[WORK TASK]: Go through the records and extract every line with the word "initdelay".

[DATA FOR ANALYSIS]:

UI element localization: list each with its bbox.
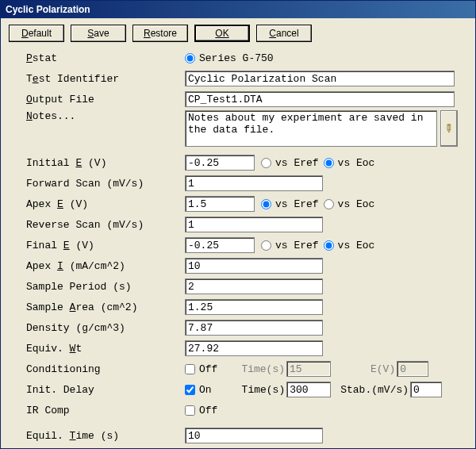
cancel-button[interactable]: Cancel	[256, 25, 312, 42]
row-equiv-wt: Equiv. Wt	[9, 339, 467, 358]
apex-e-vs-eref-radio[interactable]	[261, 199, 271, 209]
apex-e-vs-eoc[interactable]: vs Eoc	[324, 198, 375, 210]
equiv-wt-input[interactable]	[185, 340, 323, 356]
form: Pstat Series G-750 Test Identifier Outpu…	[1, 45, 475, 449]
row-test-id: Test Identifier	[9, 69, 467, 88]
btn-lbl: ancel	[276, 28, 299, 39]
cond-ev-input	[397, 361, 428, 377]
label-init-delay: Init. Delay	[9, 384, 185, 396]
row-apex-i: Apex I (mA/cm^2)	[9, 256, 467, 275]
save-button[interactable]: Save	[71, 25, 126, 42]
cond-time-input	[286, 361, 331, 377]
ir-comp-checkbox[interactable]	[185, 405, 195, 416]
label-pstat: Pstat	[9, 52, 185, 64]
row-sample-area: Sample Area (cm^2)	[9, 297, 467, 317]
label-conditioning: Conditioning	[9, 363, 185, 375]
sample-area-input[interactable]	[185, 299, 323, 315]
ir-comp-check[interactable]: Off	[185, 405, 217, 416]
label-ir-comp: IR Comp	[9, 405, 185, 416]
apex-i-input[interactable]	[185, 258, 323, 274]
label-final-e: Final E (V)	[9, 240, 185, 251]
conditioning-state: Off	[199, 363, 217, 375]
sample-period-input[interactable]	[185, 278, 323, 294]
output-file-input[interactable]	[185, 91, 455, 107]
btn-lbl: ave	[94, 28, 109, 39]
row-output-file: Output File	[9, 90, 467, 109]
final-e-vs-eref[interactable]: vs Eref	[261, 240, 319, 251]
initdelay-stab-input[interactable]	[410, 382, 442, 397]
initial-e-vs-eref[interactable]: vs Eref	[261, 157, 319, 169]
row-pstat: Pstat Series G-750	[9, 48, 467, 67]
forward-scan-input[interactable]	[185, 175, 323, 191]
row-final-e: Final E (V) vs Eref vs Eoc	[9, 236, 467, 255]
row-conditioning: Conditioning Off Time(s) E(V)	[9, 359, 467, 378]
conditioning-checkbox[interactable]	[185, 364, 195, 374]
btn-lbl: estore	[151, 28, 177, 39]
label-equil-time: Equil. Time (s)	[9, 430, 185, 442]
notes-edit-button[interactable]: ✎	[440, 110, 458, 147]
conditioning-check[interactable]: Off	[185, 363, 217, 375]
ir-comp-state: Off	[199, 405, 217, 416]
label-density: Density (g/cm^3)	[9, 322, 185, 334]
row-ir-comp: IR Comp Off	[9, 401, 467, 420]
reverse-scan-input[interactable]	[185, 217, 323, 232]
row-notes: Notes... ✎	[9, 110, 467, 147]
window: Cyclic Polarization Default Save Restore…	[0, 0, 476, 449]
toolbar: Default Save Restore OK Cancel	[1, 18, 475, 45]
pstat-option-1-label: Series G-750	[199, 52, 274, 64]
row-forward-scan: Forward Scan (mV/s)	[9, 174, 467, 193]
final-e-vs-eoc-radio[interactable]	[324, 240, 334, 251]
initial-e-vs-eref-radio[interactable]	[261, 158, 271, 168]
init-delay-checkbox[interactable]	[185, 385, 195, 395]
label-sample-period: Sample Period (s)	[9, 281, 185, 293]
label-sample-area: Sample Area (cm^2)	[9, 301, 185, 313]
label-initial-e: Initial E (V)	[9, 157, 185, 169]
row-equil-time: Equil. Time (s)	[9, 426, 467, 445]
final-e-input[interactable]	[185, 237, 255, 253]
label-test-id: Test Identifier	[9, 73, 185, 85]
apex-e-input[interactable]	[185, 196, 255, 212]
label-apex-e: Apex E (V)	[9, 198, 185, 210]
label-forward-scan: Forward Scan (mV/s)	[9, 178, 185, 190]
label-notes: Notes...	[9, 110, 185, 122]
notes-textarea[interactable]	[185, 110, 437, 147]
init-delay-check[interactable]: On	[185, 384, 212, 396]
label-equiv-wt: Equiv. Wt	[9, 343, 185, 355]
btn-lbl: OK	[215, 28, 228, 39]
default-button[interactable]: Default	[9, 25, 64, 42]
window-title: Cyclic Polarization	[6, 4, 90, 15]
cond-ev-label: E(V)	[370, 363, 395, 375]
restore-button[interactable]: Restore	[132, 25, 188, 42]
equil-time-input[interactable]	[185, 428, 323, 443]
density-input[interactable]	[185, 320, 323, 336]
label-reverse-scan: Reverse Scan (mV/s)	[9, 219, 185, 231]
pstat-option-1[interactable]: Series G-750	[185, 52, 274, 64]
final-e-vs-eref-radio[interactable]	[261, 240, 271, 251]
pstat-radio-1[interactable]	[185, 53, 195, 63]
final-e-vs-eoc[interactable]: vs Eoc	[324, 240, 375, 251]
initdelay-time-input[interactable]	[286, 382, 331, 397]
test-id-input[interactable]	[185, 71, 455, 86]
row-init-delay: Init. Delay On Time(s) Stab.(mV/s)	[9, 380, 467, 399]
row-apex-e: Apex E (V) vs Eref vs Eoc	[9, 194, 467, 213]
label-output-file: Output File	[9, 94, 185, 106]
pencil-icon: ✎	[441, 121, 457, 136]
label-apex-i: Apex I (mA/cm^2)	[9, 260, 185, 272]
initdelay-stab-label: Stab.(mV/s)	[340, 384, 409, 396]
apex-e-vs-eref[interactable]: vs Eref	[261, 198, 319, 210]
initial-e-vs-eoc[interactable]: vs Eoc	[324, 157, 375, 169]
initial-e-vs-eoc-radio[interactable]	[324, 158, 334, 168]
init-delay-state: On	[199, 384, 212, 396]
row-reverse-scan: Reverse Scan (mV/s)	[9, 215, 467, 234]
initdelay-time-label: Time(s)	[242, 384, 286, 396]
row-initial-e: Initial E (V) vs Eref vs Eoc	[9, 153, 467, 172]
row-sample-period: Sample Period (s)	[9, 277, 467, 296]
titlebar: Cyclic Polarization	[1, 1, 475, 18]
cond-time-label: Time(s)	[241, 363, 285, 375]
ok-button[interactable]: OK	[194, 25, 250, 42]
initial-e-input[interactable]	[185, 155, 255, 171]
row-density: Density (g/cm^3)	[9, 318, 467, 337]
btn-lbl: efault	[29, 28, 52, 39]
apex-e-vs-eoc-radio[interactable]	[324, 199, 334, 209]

--

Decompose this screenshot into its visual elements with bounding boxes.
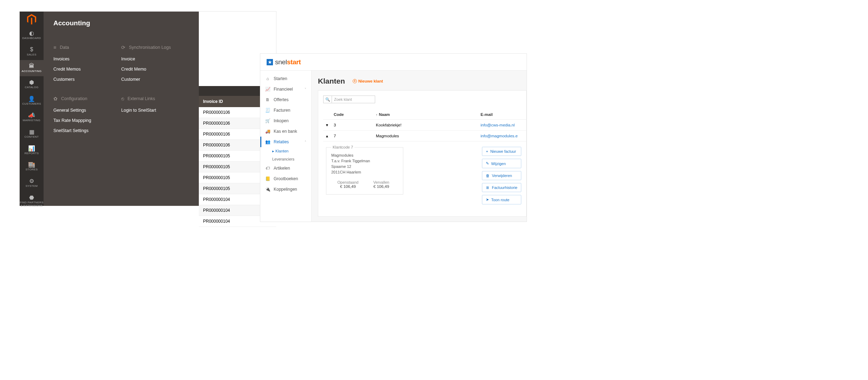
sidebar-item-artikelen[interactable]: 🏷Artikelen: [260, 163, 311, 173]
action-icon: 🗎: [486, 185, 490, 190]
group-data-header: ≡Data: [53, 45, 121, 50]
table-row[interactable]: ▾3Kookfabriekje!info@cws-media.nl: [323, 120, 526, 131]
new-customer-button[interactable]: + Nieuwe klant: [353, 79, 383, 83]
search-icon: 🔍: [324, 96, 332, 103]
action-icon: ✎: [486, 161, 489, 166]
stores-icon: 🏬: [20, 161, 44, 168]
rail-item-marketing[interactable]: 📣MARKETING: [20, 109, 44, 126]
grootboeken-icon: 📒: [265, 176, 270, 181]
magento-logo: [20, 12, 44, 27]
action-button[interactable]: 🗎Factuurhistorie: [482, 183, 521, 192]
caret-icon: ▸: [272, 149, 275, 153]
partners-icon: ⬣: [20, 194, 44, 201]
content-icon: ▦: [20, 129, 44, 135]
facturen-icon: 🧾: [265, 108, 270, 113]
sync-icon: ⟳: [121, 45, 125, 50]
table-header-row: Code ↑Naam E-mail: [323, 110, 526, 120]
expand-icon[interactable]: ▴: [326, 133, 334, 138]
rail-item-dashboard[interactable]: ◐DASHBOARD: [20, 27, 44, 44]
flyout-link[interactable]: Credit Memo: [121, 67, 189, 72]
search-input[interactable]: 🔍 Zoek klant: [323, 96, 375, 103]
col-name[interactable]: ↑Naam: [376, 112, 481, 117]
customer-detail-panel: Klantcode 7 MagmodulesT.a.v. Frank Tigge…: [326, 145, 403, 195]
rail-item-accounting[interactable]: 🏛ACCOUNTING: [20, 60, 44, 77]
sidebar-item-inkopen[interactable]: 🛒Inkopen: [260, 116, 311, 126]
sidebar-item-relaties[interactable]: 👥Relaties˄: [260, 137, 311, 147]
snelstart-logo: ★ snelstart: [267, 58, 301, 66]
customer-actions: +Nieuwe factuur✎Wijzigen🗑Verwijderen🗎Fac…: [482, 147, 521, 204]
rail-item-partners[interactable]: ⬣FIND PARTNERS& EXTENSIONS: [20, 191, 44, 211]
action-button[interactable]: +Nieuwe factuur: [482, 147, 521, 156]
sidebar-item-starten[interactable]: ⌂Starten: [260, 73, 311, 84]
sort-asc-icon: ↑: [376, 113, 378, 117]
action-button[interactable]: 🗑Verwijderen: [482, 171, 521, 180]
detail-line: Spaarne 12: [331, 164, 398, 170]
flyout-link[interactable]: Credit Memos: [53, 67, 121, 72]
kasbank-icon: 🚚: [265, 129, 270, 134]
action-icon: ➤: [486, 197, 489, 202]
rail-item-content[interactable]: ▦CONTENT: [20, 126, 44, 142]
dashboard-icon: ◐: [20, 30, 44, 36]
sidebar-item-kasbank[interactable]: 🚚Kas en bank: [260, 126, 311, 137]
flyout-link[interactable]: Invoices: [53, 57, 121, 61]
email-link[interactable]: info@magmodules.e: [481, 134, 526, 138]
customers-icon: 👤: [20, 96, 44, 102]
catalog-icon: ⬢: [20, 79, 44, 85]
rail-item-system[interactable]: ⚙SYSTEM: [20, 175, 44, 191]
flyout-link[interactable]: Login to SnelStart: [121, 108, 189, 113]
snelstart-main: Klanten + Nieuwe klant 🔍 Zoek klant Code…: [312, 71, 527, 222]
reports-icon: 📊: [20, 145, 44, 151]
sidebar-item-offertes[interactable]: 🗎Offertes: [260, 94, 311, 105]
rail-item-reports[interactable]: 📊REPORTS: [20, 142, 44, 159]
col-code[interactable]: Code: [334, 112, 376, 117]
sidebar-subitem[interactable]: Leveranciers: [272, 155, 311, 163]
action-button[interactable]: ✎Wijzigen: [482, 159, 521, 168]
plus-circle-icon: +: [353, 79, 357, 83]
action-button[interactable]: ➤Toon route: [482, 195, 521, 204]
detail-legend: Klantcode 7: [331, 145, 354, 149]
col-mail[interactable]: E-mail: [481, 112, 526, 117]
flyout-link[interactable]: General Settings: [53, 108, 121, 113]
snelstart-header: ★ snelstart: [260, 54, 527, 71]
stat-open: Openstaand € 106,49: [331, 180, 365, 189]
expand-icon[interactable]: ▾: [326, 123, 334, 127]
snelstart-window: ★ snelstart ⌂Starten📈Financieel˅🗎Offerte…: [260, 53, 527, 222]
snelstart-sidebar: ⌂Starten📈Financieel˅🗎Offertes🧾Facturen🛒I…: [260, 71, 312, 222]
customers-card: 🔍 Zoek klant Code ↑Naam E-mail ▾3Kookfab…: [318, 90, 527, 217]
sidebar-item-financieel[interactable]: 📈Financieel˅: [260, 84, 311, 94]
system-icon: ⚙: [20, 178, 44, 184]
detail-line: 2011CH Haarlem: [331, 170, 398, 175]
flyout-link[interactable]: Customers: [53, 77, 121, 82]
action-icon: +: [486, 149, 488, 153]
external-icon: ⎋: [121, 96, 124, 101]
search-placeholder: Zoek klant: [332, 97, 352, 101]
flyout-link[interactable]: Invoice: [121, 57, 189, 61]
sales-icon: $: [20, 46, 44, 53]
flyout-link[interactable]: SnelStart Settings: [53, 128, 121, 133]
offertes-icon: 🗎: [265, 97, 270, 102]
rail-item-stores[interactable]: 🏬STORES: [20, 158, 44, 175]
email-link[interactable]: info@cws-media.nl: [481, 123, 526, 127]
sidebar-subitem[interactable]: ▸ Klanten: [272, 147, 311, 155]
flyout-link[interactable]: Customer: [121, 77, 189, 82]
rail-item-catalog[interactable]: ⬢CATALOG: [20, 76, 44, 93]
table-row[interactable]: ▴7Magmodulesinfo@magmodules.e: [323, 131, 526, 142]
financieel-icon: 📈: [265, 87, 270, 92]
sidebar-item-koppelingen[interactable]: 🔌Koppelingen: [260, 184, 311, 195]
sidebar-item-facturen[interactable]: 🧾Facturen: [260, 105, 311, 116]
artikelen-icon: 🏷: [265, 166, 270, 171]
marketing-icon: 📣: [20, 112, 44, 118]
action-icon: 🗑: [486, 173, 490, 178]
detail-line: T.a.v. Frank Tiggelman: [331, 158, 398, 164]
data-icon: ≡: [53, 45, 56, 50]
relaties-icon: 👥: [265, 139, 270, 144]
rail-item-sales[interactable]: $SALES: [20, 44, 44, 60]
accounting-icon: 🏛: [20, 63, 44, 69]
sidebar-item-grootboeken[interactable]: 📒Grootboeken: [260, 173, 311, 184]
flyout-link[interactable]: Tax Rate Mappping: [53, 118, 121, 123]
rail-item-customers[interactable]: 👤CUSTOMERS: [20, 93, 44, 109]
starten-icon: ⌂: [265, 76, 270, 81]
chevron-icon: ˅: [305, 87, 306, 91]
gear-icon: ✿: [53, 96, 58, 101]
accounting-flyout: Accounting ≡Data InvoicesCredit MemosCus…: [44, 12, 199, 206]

[TASK RESPONSE]:
initdelay-stab-input[interactable]	[410, 382, 442, 397]
initdelay-time-input[interactable]	[286, 382, 331, 397]
initdelay-stab-label: Stab.(mV/s)	[340, 384, 409, 396]
initdelay-time-label: Time(s)	[242, 384, 286, 396]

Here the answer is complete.